Parfaitement conscient qu'il aurait pu lui ouvrir le portail au lieu de l'obliger a escalader, il se dirigea vers la maison, n'attendant pas la réflexion de son amie.
Notre expédition vient à peine de commencer que j’ai déjà envie de tourner les talons. Une moue découragée aux lèvres, je me demande pourquoi j’ai accepté de m’embarquer dans cette histoire au lieu de demander à ce qu’on retourne au QG. Sans répondre à ma question, Liam s’est approché du portail. En le voyant observer attentivement le muret de pierre, je comprends bien vite qu’il nous est impossible de le contourner et qu’il nous faudra l’escalader. Le cambrioleur se tourne vers moi et m’observe d’un regard perçant. Il s’attarde quelques secondes à mes pieds et je me sens rougir, me doutant qu’il passe sans doute un jugement silencieux sur l’état déplorable de mes Converses. « Je vais t'aider à monter, donnes-moi ta jambe. Une fois en haut, attend moi et ne bouges pas. » Il vient de confirmer mes soupçons et, comme d’habitude, il n’a pas fait dans la dentelle.

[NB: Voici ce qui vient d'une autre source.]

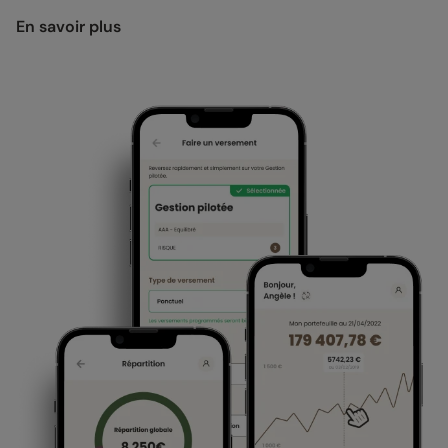
En savoir plus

Je reste immobile un moment jusqu’à ce que le mouvement d’impatience de Liam me convainque d’approcher. Je pose le pied sur ses mains croisées. Il me propulse aussitôt vers le haut, si brusquement que je manque de basculer. Par réflexe, je penche le torse vers l’avant, histoire de rétablir mon équilibre, et je m’accroche de mon mieux au muret.
Heureusement, le vertige ne figure pas dans la longue liste des mes peurs et angoisses. Ça ne veut pas dire que j’ai l’âme d’une gymnaste pour autant. D’aussi loin que je me souvienne, j’ai toujours eu deux pieds gauches et une piètre coordination. Je n’ai d’ailleurs jamais compris pourquoi Clyde s’obstinait à me faire porter des talons aiguilles. Même en m’exerçant pendant des heures, je n’ai jamais réussi à marcher convenablement juchée sur ces instruments de torture. J’imagine que ma démarche de girafe naissante l’amusait. Il ne perdait jamais une occasion de m’humilier de toutes les façons possibles et imaginables. Empêtrées dans mes gants trop grands, j’ai eu un peu de mal à trouver une bonne prise dans la pierre rugueuse, mais j’ai tout de même réussi à grimper et à m’installer à califourchon sur le muret. Beaucoup plus gracieux que moi, Liam prend son élan et franchit le mur d’un long saut tout ce qu’il y a de plus naturel. Je me surprends à éprouver une pointe de jalousie. J’ai beau savoir que c’est parce qu’il fait ce genre de galipettes depuis des années, je ne peux m’empêcher de penser que c’est aussi parce qu’il est parfaitement à l’aise dans son corps. Ce n’est pas mon cas. On dirait que j’habite une coquille mal ajustée, à la fois trop grande et trop petite.
Après avoir atterri sur un tapis d’herbe et de feuilles avec la souplesse d’un chat, Liam se tourne vers moi et me tend les bras. « Tu me fais confiance ? Je te rattrape. » J’examine le sol sous moi en essayant d’évaluer si je risquerais de me casser un membre en m’écrasant de cette hauteur. Je suis presque certaine que Liam réussira à m’attraper, mais je crains de tomber sur ma mauvaise cheville s’il n’y arrivait pas après tout. Je ne crois pas qu’elle survivrait au choc sans se briser à nouveau. Je finis pourtant par faire passer par-dessus le muret la jambe qui pendait du mauvais côté et je m’élance de mon perchoir. Comme il l’a promis, Liam me rattrape. Ce n’est pas exactement un atterrissage en douceur, mais c’est nettement mieux que ce que j’aurais fait par moi-même. J’apprécie qu’il me laisse aller aussitôt que mes pieds touchent le sol. Je m’empresse d’ailleurs de rétablir une distance de quelques centimètres entre nous, plus par habitude que par réel besoin de m’éloigner. De toute façon, Liam ne semble même pas s’en apercevoir. À force de me côtoyer, il doit s’être habitué à mes manies étranges.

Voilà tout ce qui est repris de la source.